4.12. Statistical Analysis

Metastasis-free survival (MFS) was defined as the interval between diagnosis and the time of distant recurrence or the last follow-up. Survival rates were estimated using the Kaplan–Meier method and compared using the log-rank test and hazard ratios (HRs).

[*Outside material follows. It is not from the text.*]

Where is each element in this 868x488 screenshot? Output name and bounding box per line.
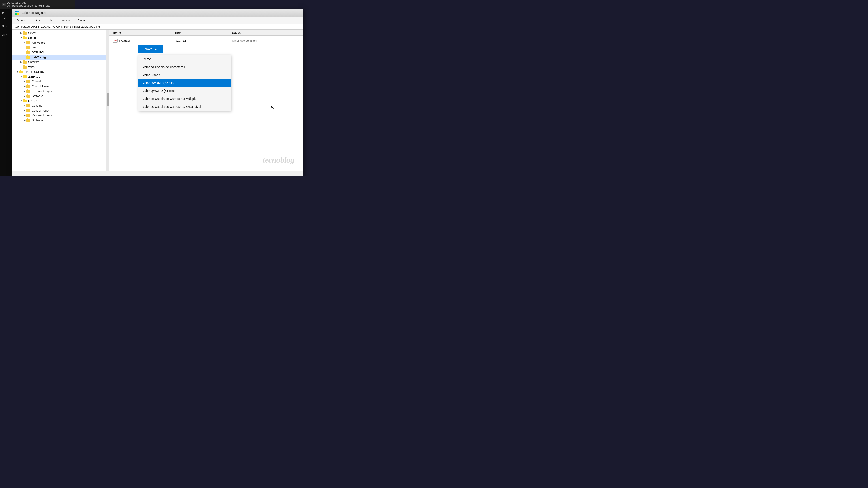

Each experiment was repeated at least three times. To examine the statistical significance of the results, analyses were performed with Prism6 v6.01 (GraphPad software Inc., La Jolla, CA, USA) software. Normal distribution of data sets was examined with a Shapiro–Wilk normality test. If data passed the test, the statistical significance between two conditions was assessed with an unpaired t-test, and results were represented as mean ± standard deviation (SD). Otherwise, a Mann–Whitney test was used. Significant differences are represented as * p-value p < 0.05, ** p < 0.01, and *** p < 0.001.

5. Conclusions

In conclusion, we observed that DMD was frequently deleted in soft tissue sarcomas and that this deletion was significantly associated with metastatic progression. Although Dp427 is the main target of these deletions, our in vitro data suggest that Dp71 is essential for tumor maintenance, at least by promoting cell proliferation. This also raises Dp71 as a novel potential therapeutic target for sarcoma care.